District Attorney Andrew Womble calls the shooting death of Brown by sheriff's deputies justified. Attorney Chance Lynch says the opposite. Both cite the same video.

ELIZABETH CITY, N.C. — It was as if Pasquotank County District Attorney Andrew Womble and an attorney for Andrew Brown Junior's family were watching two completely different sets of video.

Womble calls the shooting death of Brown by sheriff's deputies justified. Attorney Chance Lynch says the opposite. They both use the same video to back up their positions. 

After viewing 20 minutes of video last week, Lynch told reporters outside the Pasquotank County courthouse that deputies initiated the contact with Brown, contradicting earlier statements by Womble that Brown made contact twice with deputies using his car, an assertion he repeated in a Tuesday news conference in which he revealed deputies would not face criminal charges in Brown's death.

"Brown continued the felonious assault by using his vehicle as a deadly weapon and made contact a second time with Deputy Lunsford," Womble said.  

Lynch told reporters that the contact was initiated by the deputies and the video appears to support that, once when a deputy places his hands on the car door handle and another Womble describes as a deputy using "his left hand to push off of the hood."

Credit: Andrew Womble
A deputy appears to make contact with Andrew Brown's car as he is trying to flee deputies

Two more glaring differing views came as Brown began to move his car forward.

"He turned his wheel to the left to turn it away from the officers," Lynch said.

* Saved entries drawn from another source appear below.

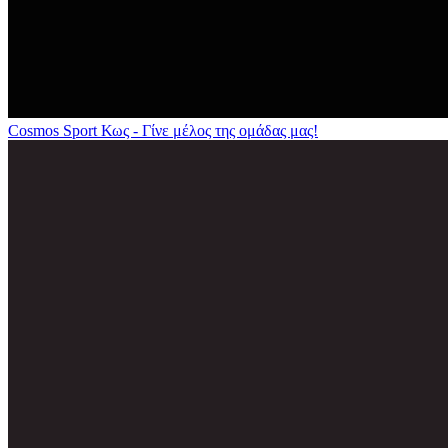
Cosmos Sport Κως - Γίνε μέλος της ομάδας μας!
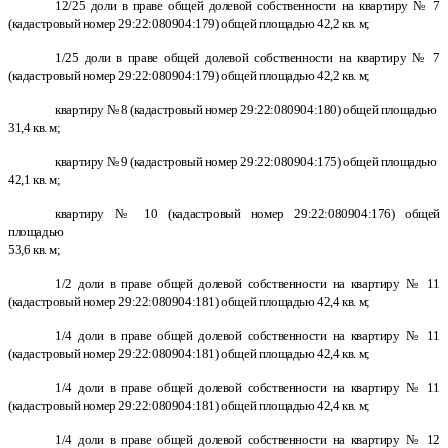
12/25 доли в праве общей долевой собственности на квартиру № 7
(кадастровый номер 29:22:080904:179) общей площадью 42,2 кв. м;
1/25 доли в праве общей долевой собственности на квартиру № 7
(кадастровый номер 29:22:080904:179) общей площадью 42,2 кв. м;
квартиру № 8 (кадастровый номер 29:22:080904:180) общей площадью
31,4 кв. м;
квартиру № 9 (кадастровый номер 29:22:080904:175) общей площадью
42,1 кв. м;
квартиру № 10 (кадастровый номер 29:22:080904:176) общей
площадью
53,6 кв. м;
1/2 доли в праве общей долевой собственности на квартиру № 11
(кадастровый номер 29:22:080904:181) общей площадью 42,4 кв. м;
1/4 доли в праве общей долевой собственности на квартиру № 11
(кадастровый номер 29:22:080904:181) общей площадью 42,4 кв. м;
1/4 доли в праве общей долевой собственности на квартиру № 11
(кадастровый номер 29:22:080904:181) общей площадью 42,4 кв. м;
1/4 доли в праве общей долевой собственности на квартиру № 12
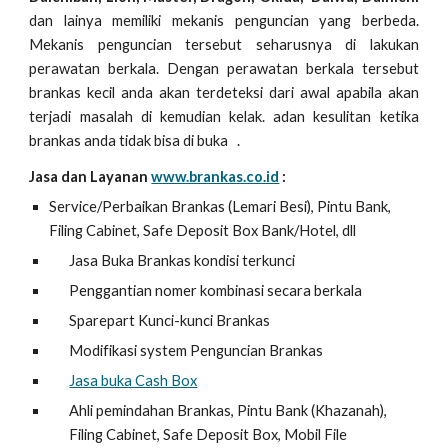
dan lainya memiliki mekanis penguncian yang berbeda.
Mekanis penguncian tersebut seharusnya di lakukan
perawatan berkala. Dengan perawatan berkala tersebut
brankas kecil anda akan terdeteksi dari awal apabila akan
terjadi masalah di kemudian kelak. adan kesulitan ketika
brankas anda tidak bisa di buka .
Jasa dan Layanan
www.brankas.co.id
:
Service/Perbaikan Brankas (Lemari Besi), Pintu Bank,
Filing Cabinet, Safe Deposit Box Bank/Hotel, dll
Jasa Buka Brankas kondisi terkunci
Penggantian nomer kombinasi secara berkala
Sparepart Kunci-kunci Brankas
Modifikasi system Penguncian Brankas
Jasa buka Cash Box
Ahli pemindahan Brankas, Pintu Bank (Khazanah),
Filing Cabinet, Safe Deposit Box, Mobil File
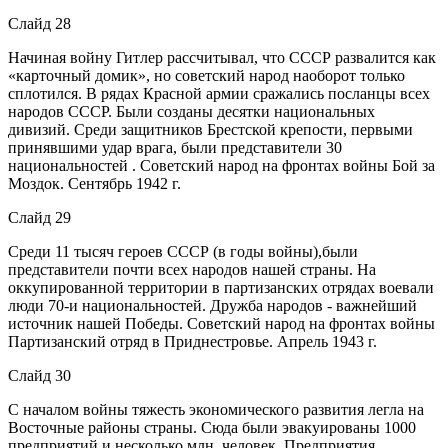
Слайд 28
Начиная войну Гитлер рассчитывал, что СССР развалится как
«карточный домик», но советский народ наоборот только
сплотился. В рядах Красной армии сражались посланцы всех
народов СССР. Были созданы десятки национальных
дивизий. Среди защитников Брестской крепости, первыми
принявшими удар врага, были представители 30
национальностей . Советский народ на фронтах войны Бой за
Моздок. Сентябрь 1942 г.
Слайд 29
Среди 11 тысяч героев СССР (в годы войны),были
представители почти всех народов нашей страны. На
оккупированной территории в партизанских отрядах воевали
люди 70-и национальностей. Дружба народов - важнейший
источник нашей Победы. Советский народ на фронтах войны
Партизанский отряд в Приднестровье. Апрель 1943 г.
Слайд 30
С началом войны тяжесть экономического развития легла на
Восточные районы страны. Сюда были эвакуированы 1000
предприятий и несколько млн. человек. Предприятия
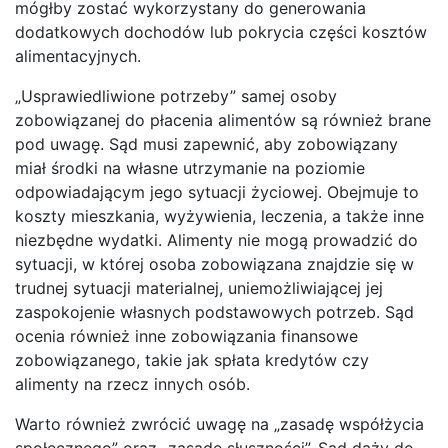
mógłby zostać wykorzystany do generowania
dodatkowych dochodów lub pokrycia części kosztów
alimentacyjnych.
„Usprawiedliwione potrzeby” samej osoby
zobowiązanej do płacenia alimentów są również brane
pod uwagę. Sąd musi zapewnić, aby zobowiązany
miał środki na własne utrzymanie na poziomie
odpowiadającym jego sytuacji życiowej. Obejmuje to
koszty mieszkania, wyżywienia, leczenia, a także inne
niezbędne wydatki. Alimenty nie mogą prowadzić do
sytuacji, w której osoba zobowiązana znajdzie się w
trudnej sytuacji materialnej, uniemożliwiającej jej
zaspokojenie własnych podstawowych potrzeb. Sąd
ocenia również inne zobowiązania finansowe
zobowiązanego, takie jak spłata kredytów czy
alimenty na rzecz innych osób.
Warto również zwrócić uwagę na „zasadę współżycia
społecznego” oraz „zasadę słuszności”. Sąd dąży do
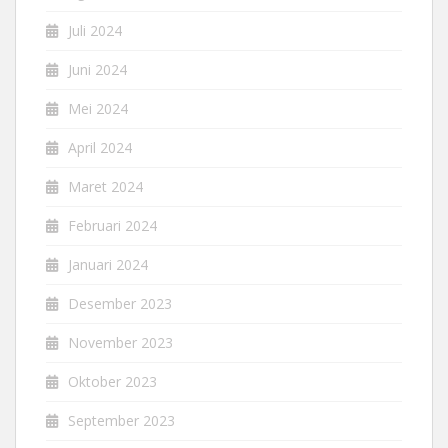
Juli 2024
Juni 2024
Mei 2024
April 2024
Maret 2024
Februari 2024
Januari 2024
Desember 2023
November 2023
Oktober 2023
September 2023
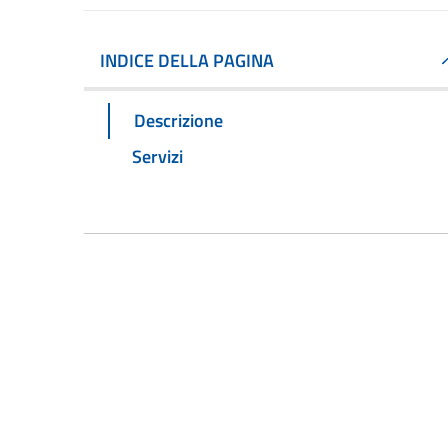
INDICE DELLA PAGINA
Descrizione
Servizi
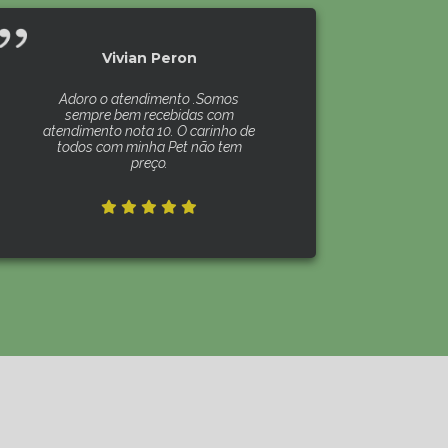
Vivian Peron
Adoro o atendimento .Somos
sempre bem recebidas com
atendimento nota 10. O carinho de
todos com minha Pet não tem
preço.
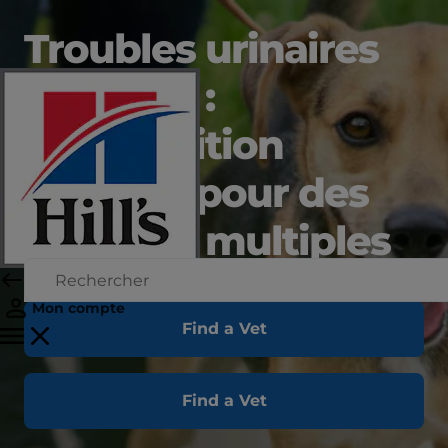
Troubles urinaires
du chien :
une nutrition
adaptée pour des
bienfaits multiples
Mon compte
Find a Vet
Find a Vet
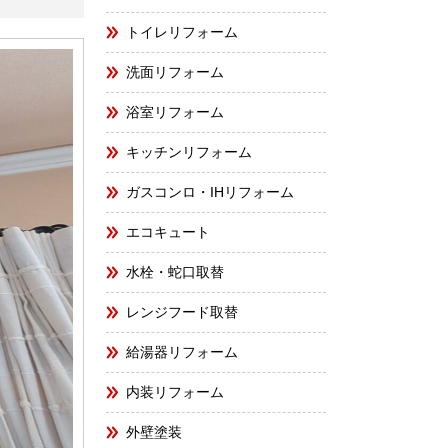
トイレリフォーム
洗面リフォーム
浴室リフォーム
キッチンリフォーム
ガスコンロ・IHリフォーム
エコキュート
水栓・蛇口取替
レンジフード取替
給湯器リフォーム
内装リフォーム
外壁塗装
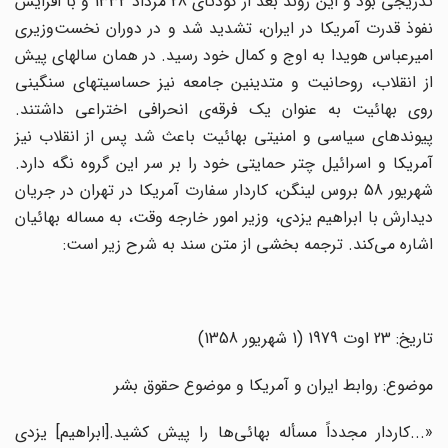
تدریجی بود و این روند بعد از کودتای 28 مرداد 1332 و با افزایش
نفوذ قدرت آمریکا در ایران، تشدید شد و در دوران نخست‌وزیری
امیرعباس هویدا به اوج و کمال خود رسید. در همان سالهای پیش
از انقلاب، روحانیت و متدینین جامعه نیز حساسیتهای سنگینی
روی بهائیت به عنوان یک فرقه‌ی انحرافی اختراعی داشتند.
پیوندهای سیاسی و امنیتی بهائیت باعث شد پس از انقلاب نیز
آمریکا و اسرائیل چتر حمایتی خود را بر سر این گروه نگه دارد.
شهریور 58 بروس لینگن، کاردار سفارت آمریکا در تهران در جریان
دیدارش با ابراهیم یزدی، وزیر امور خارجه وقت، به مساله بهائیان
اشاره می‌کند. ترجمه بخشی از متن سند به شرح زیر است:
تاریخ: 23 اوت 1979 (1 شهریور 1358)
موضوع: روابط ایران و آمریکا و موضوع حقوق بشر
«...کاردار مجدداً مسأله بهائی‌ها را پیش کشید.[ابراهیم] یزدی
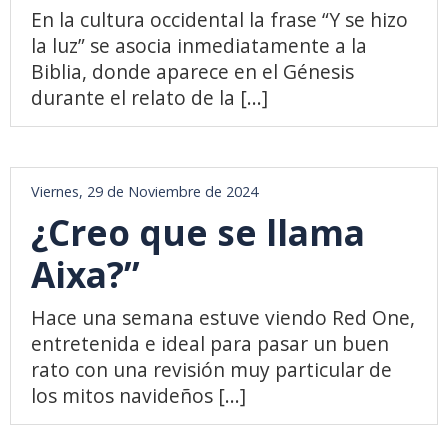
En la cultura occidental la frase “Y se hizo
la luz” se asocia inmediatamente a la
Biblia, donde aparece en el Génesis
durante el relato de la [...]
Viernes, 29 de Noviembre de 2024
¿Creo que se llama
Aixa?”
Hace una semana estuve viendo Red One,
entretenida e ideal para pasar un buen
rato con una revisión muy particular de
los mitos navideños [...]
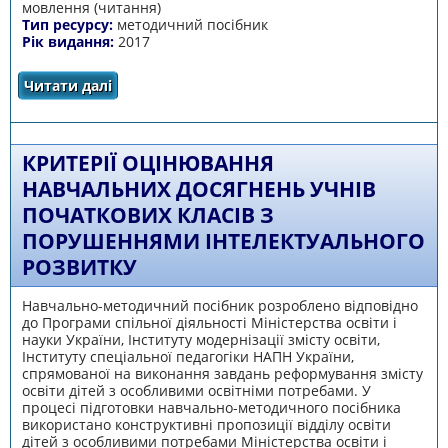
мовлення (читання)
Тип ресурсу:
методичний посібник
Рік видання:
2017
Читати далі
про ВИЯВЛЕННЯ І ПОДОЛАННЯ ТРУДНОЩІВ
ОПАНУВАННЯ НАВИЧКИ ЧИТАННЯ В УЧНІВ
ЗАГАЛЬНООСВІТНІХ НАВЧАЛЬНИХ ЗАКЛАДІВ
КРИТЕРІЇ ОЦІНЮВАННЯ
НАВЧАЛЬНИХ ДОСЯГНЕНЬ УЧНІВ
ПОЧАТКОВИХ КЛАСІВ З
ПОРУШЕННЯМИ ІНТЕЛЕКТУАЛЬНОГО
РОЗВИТКУ
Навчально-методичний посібник розроблено відповідно
до Програми спільної діяльності Міністерства освіти і
науки України, Інституту модернізації змісту освіти,
Інституту спеціальної педагогіки НАПН України,
спрямованої на виконання завдань реформування змісту
освіти дітей з особливими освітніми потребами. У
процесі підготовки навчально-методичного посібника
використано конструктивні пропозиції відділу освіти
дітей з особливими потребами Міністерства освіти і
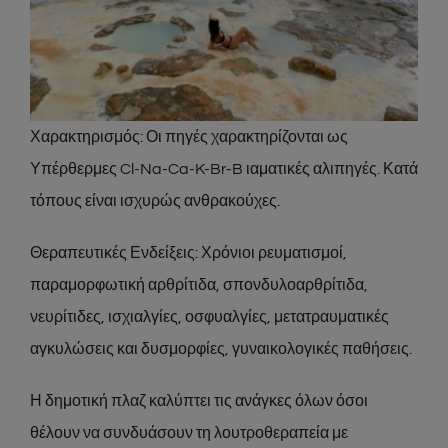
Χαρακτηρισμός: Οι πηγές χαρακτηρίζονται ως
Υπέρθερμες Cl-Na-Ca-K-Br-B ιαματικές αλιπηγές. Κατά
τόπους είναι ισχυρώς ανθρακούχες.
Θεραπευτικές Ενδείξεις: Χρόνιοι ρευματισμοί,
παραμορφωτική αρθρίτιδα, σπονδυλοαρθρίτιδα,
νευρίτιδες, ισχιαλγίες, οσφυαλγίες, μετατραυματικές
αγκυλώσεις και δυσμορφίες, γυναικολογικές παθήσεις.
Η δημοτική πλαζ καλύπτει τις ανάγκες όλων όσοι
θέλουν να συνδυάσουν τη λουτροθεραπεία με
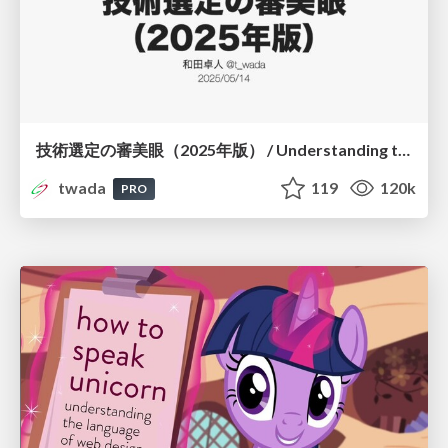
技術選定の審美眼（2025年版） / Understanding the Spiral of Technologies 2025 edition
twada
119
120k
PRO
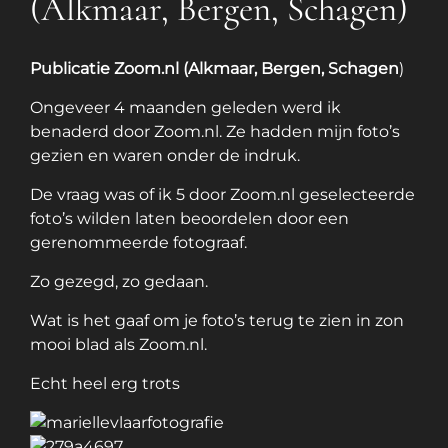
(Alkmaar, Bergen, Schagen)
Publicatie Zoom.nl (Alkmaar, Bergen, Schagen
)
Ongeveer 4 maanden geleden werd ik
benaderd door Zoom.nl. Ze hadden mijn foto’s
gezien en waren onder de indruk.
De vraag was of ik 5 door Zoom.nl geselecteerde
foto’s wilden laten beoordelen door een
gerenommeerde fotograaf.
Zo gezegd, zo gedaan.
Wat is het gaaf om je foto’s terug te zien in zon
mooi blad als Zoom.nl.
Echt heel erg trots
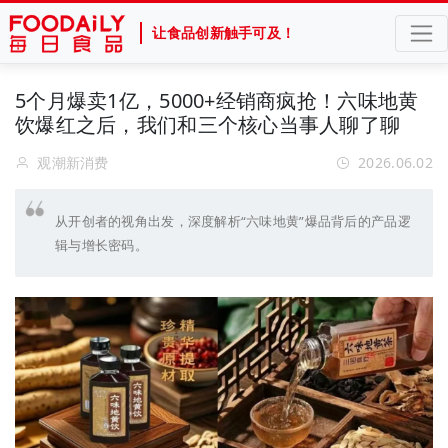
让食品创新触手可及！
5个月爆卖1亿，5000+经销商疯抢！六味地黄
饮爆红之后，我们和三个核心当事人聊了聊
观潮新消费
2026.06.02
从开创者的视角出发，深度解析“六味地黄”爆品背后的产品逻
辑与增长密码。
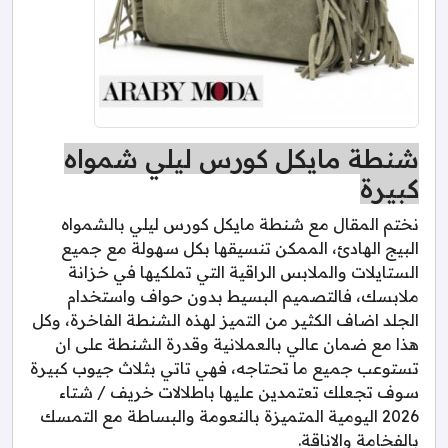
شنطة مايكل كورس ليلي شمواه
كبيرة
نختم المقال مع شنطة مايكل كورس ليلي بالشمواه
البيج الهادئ، الممكن تنسيقها بكل سهولة مع جميع
الستايلات والملابس الراقية التي تملكيها في خزانة
ملابسك، فالتصميم البسيط بدون حواف واستخدام
الجلد اضاف الكثير من التميز لهذه الشنطة الفاخرة، وكل
هذا مع ضمان عالي بالعملانية وقدرة الشنطة على ان
تستوعب جميع ما تحتاجه، فهي تاتي بثلاث جيوب كبيرة
سوف تجعلك تعتمدين عليها باطلالات خريف / شتاء
2026 اليومية المتميزة بالنعومة والبساطة مع التمسك
بالفخامة والاناقة.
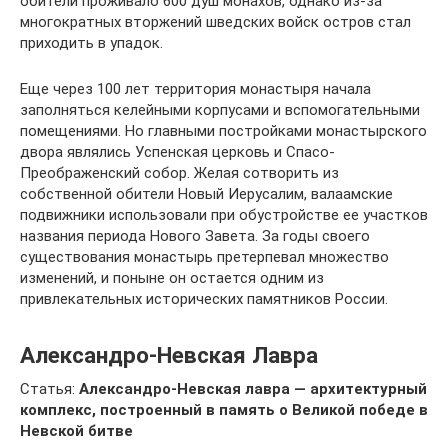
обители проживало 600 душ монахов, однако из-за
многократных вторжений шведских войск остров стал
приходить в упадок.
Еще через 100 лет территория монастыря начала
заполняться келейными корпусами и вспомогательными
помещениями. Но главными постройками монастырского
двора являлись Успенская церковь и Спасо-
Преображенский собор. Желая сотворить из
собственной обители Новый Иерусалим, валаамские
подвижники использовали при обустройстве ее участков
названия периода Нового Завета. За годы своего
существования монастырь претерпевал множество
изменений, и поныне он остается одним из
привлекательных исторических памятников России.
Александро-Невская Лавра
Статья:
Александро-Невская лавра — архитектурный
комплекс, построенный в память о Великой победе в
Невской битве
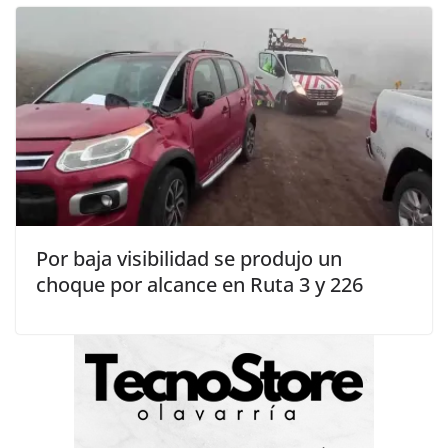
Por baja visibilidad se produjo un
choque por alcance en Ruta 3 y 226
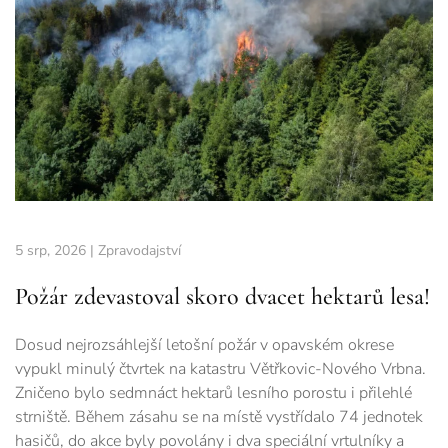
5 srp, 2026
|
Zpravodajství
Požár zdevastoval skoro dvacet hektarů lesa!
Dosud nejrozsáhlejší letošní požár v opavském okrese
vypukl minulý čtvrtek na katastru Větřkovic-Nového Vrbna.
Zničeno bylo sedmnáct hektarů lesního porostu i přilehlé
strniště. Během zásahu se na místě vystřídalo 74 jednotek
hasičů, do akce byly povolány i dva speciální vrtulníky a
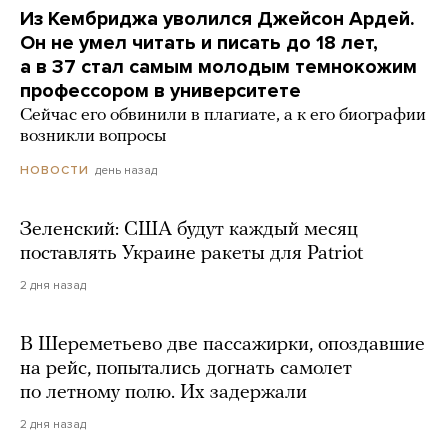
Из Кембриджа уволился Джейсон Ардей.
Он не умел читать и писать до 18 лет,
а в 37 стал самым молодым темнокожим
профессором в университете
Сейчас его обвинили в плагиате, а к его биографии
возникли вопросы
день назад
НОВОСТИ
Зеленский: США будут каждый месяц
поставлять Украине ракеты для Patriot
2 дня назад
В Шереметьево две пассажирки, опоздавшие
на рейс, попытались догнать самолет
по летному полю. Их задержали
2 дня назад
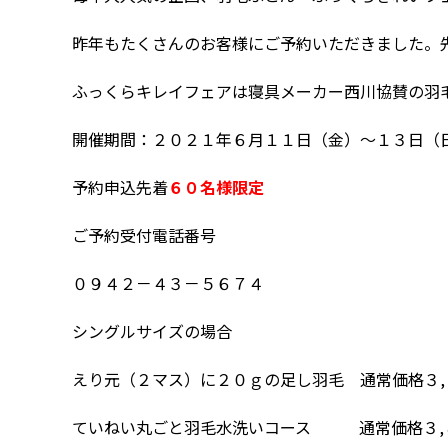
昨年もたくさんのお客様にご予約いただきました。
ふっくらキレイフェアは寝具メーカー西川協賛の羽
開催期間：２０２１年６月１１日（金）～１３日（
予約申込先着
６０名様限定
ご予約受付電話番号
０９４２－４３－５６７４
シングルサイズの場合
えり元（２マス）に２０ｇの足し羽毛 通常価格３,
ていねい丸ごと羽毛水洗いコース 通常価格３,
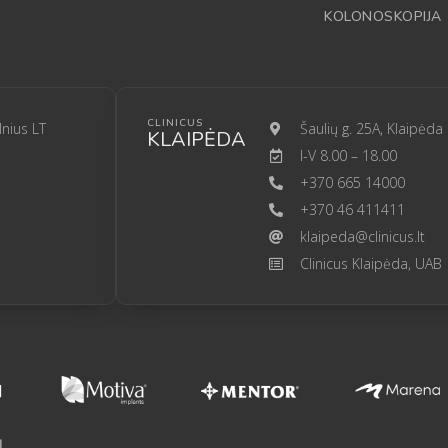
KOLONOSKOPIJA
CLINICUS
lnius LT
Šaulių g. 25A, Klaipėda
KLAIPĖDA
I-V 8.00 – 18.00
+370 665 14000
+370 46 411411
klaipeda@clinicus.lt
Clinicus Klaipėda, UAB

Womble described that move as Brown using his car as a deadly weapon driving in the direction of deputies. "He turned the car to the left, directly at law enforcement officers who had now surrounded his vehicle."

The video shows Brown turning his wheel to the left to flee as his vehicle gets within feet of one deputy.

Credit: Andrew Womble
Brown makes a left turn away from officers coming within feet of one deputy

Deputies continued to fire their guns as Brown was driving away from them. The fatal shot was to the back of the head. 

Family attorney Bakari Sellers previously asked Womble to recuse himself from the case, believing Womble is not impartial in considering a case against law enforcement officers.  

Sellers told ABC News the video and Womble's decision not to charge the deputies prove his point.

"You should not fire at fleeing suspects. You should not fire into the homes of others. You should not fire into school zones. These are all things these officers did, which make the shooting unjustified," Sellers said.